Read it before comparing two widgets that seem to disagree. In almost every case, they are answering different questions.

The five call outcomes

Every call ends in exactly one of the five outcomes below. They are evaluated in this order — the first one that matches wins. That order is what makes the categories add up to the total, with no call counted twice and none left out.

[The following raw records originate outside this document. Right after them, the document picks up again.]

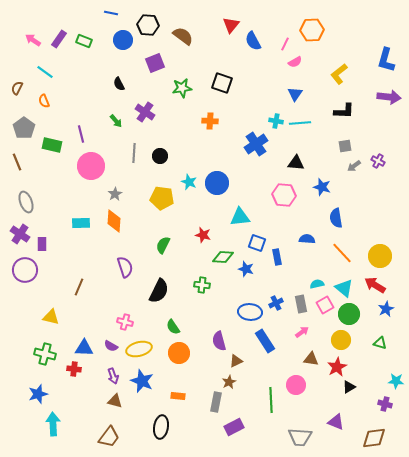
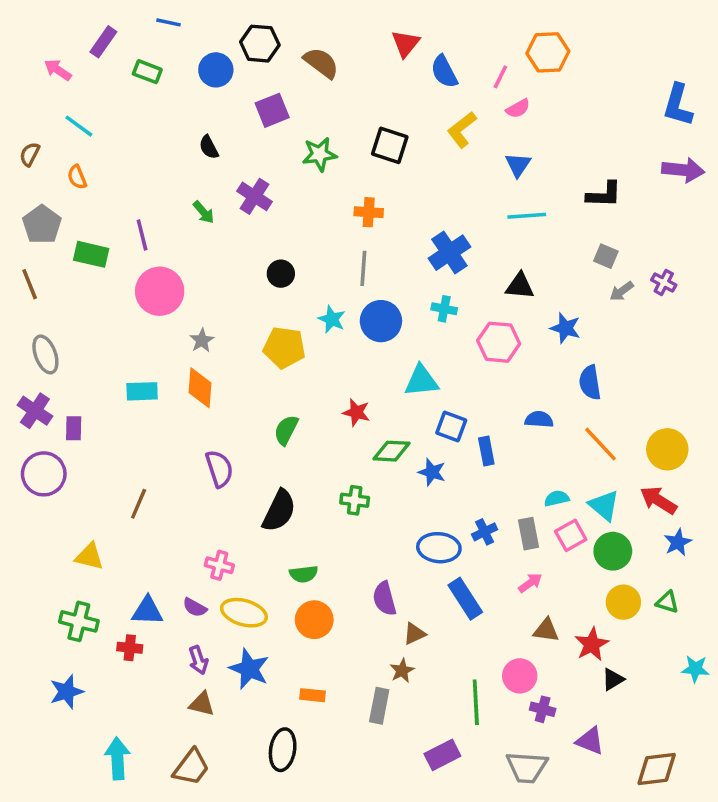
blue line: (111, 13) -> (168, 22), moved
purple rectangle: (59, 39) -> (103, 42), moved
yellow L-shape: (339, 74) -> (462, 130), moved
cyan cross: (276, 121) -> (444, 309), moved
gray square: (345, 146) -> (606, 256), turned 32
gray line: (134, 153) -> (363, 268), moved
green semicircle: (173, 327) -> (304, 574), turned -63
yellow circle: (341, 340) -> (623, 602), moved
yellow ellipse: (139, 349) -> (244, 613), turned 30
purple cross: (385, 404) -> (543, 709), moved
cyan arrow: (53, 424) -> (117, 758), moved
purple rectangle: (234, 427) -> (442, 755), moved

# Outcome The caller… Counts as a service failure?
1 Answered reached an agent, who picked up No
2 Forwarded was redirected by the call flow — voicemail, an external number, a fallback, or out of a full queue No — the call was handled
3 Quick drop reached a queue and hung up almost immediately No — see below
4 Abandoned reached a queue, genuinely waited, then gave up Yes
5 IVR abandon hung up during the greeting or menu, before ever asking for a queue No — but watch it

Answered

An agent picked up the call. Nothing else matters — even if the agent later transferred it elsewhere, the call was answered.

Forwarded

The call flow — not an agent — sent the call somewhere else. This covers every automatic redirection you configure:

  • outside business hours, or on a holiday
  • a menu option that routes straight to a person or an external number
  • a queue that timed out or was full, and overflowed to voicemail or another destination

A forwarded call was handled. Your flow did exactly what you told it to do. It is never counted as an abandon, and it never penalizes Service Level.

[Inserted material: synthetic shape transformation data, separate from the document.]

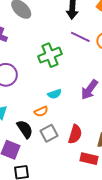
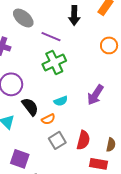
purple line: (80, 37) -> (51, 37), moved
black semicircle: (25, 129) -> (30, 107), moved

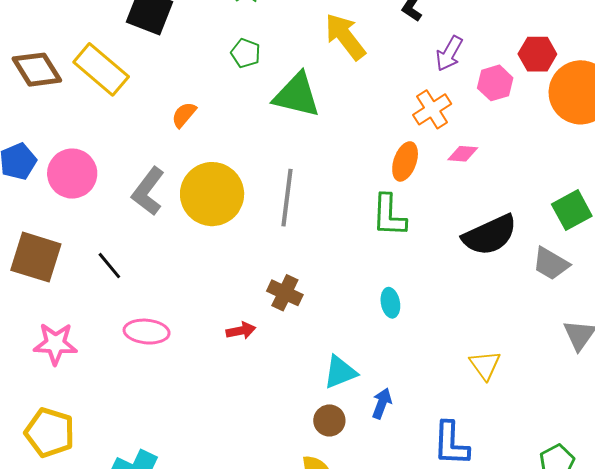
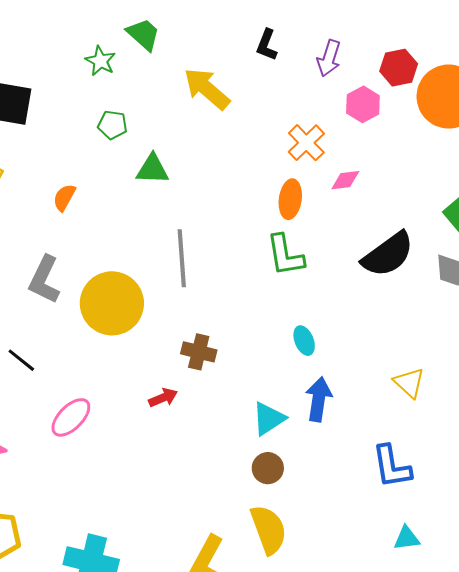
purple arrow: (449, 53) -> (329, 58), moved
green triangle: (297, 95) -> (152, 169), moved, size x0.7
yellow circle: (212, 194) -> (112, 303), moved
pink ellipse: (147, 332) -> (71, 417), turned -39
blue arrow: (382, 403) -> (319, 399), moved, size x1.4

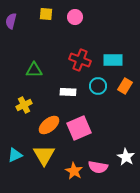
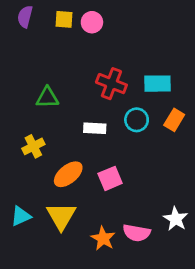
pink circle: (75, 17) -> (92, 22), moved
purple semicircle: (11, 21) -> (25, 17), moved
pink square: (79, 128) -> (110, 178), size x0.7

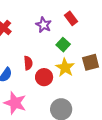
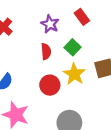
red semicircle: (28, 63) -> (46, 51), moved

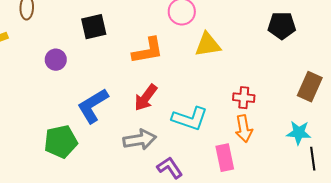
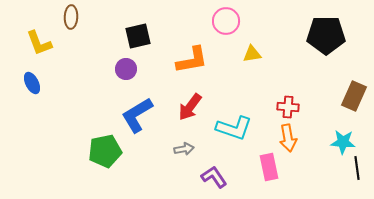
black pentagon: (282, 26) -> (326, 35), size x1.4
yellow triangle: (208, 45) -> (252, 54), size x0.7
purple circle: (56, 60) -> (126, 69), moved
gray arrow: (140, 140) -> (184, 149), size x0.6

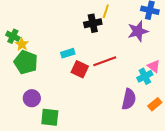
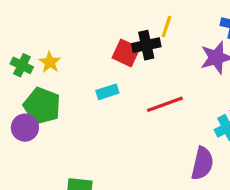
yellow star: (22, 44) -> (50, 62), moved
red square: (80, 69) -> (126, 53), moved
purple circle: (32, 98) -> (25, 128), moved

This is the most common source of confusion. A caller who reaches your voicemail outside business hours has not abandoned anything — but older reports counted them as an abandon, which inflated the abandon rate on evenings, weekends and holidays.

Quick drop

The caller entered a queue and hung up before the Quick Drop Threshold (6 seconds by default). Misdials, second thoughts, someone who realizes they called the wrong department.

A quick drop is not a service failure: nobody could have answered a two-second call. Counting these as abandons would blame your agents for wrong numbers. They are reported separately so you can see them without them polluting the abandon rate.

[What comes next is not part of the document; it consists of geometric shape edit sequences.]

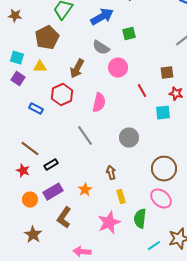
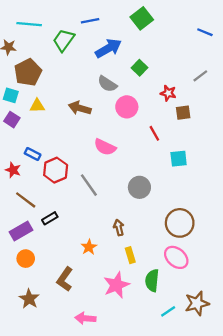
green square: (129, 34) -> (139, 68), turned -32
brown pentagon: (47, 38) -> (28, 72), moved
brown arrow: (77, 69) -> (80, 108), turned 78
red star: (176, 94) -> (168, 93), moved
red hexagon: (62, 95) -> (56, 170), moved
pink semicircle: (99, 103) -> (105, 147), turned 102
red star: (23, 171) -> (13, 170), moved
purple rectangle: (53, 192) -> (21, 231), moved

Good to know — Set Quick Drop Threshold to 0 in the Analytics Profile if you want every dropped call in a queue to count as an abandon. The quick-drop category then disappears from your reports.

Abandoned

The caller entered a queue, waited at least the Quick Drop Threshold, no agent ever answered, and the flow did not redirect them. They gave up.

This is the only true service failure. It is the metric to watch, and the one that drives the abandon rate.

IVR abandon

The caller hung up during the greeting or the menu, without ever asking to be put in a queue. They were never offered to your agents, so they cannot be an abandon and they do not affect Service Level.

That does not make them harmless. A high IVR abandon count usually means the front door is the problem — a greeting that runs too long, a menu that is hard to follow, or options that do not match what callers actually want. It is a quality-of-welcome indicator, not a staffing one.

Offered calls — the denominator

An offered call is an inbound call that entered a queue.

This is the base for every service metric: abandon rate, Service Level, answer rate. It is the population of calls that were actually presented to your contact center.

A caller who hangs up in the menu was never offered to anyone. Outbound calls are not offered to anyone either. Neither belongs in a denominator that measures how well your agents serve incoming demand — so neither is included.

Included in offered Not included
Answered IVR abandons (never queued)
Abandoned Outbound calls
Quick drops  
Forwarded out of a queue (overflow) Forwarded before a queue (out-of-hours, menu routing)

Note the last row. The same “forwarded” outcome sits inside or outside the denominator depending on when it happened. A call that overflowed out of a full queue was offered — your queue simply could not take it. A call redirected outside business hours never reached a queue at all.

Thresholds

Every threshold lives in the entity’s Analytics Profile. None are hard-coded, and changing one re-renders the widgets immediately — no data re-ingestion.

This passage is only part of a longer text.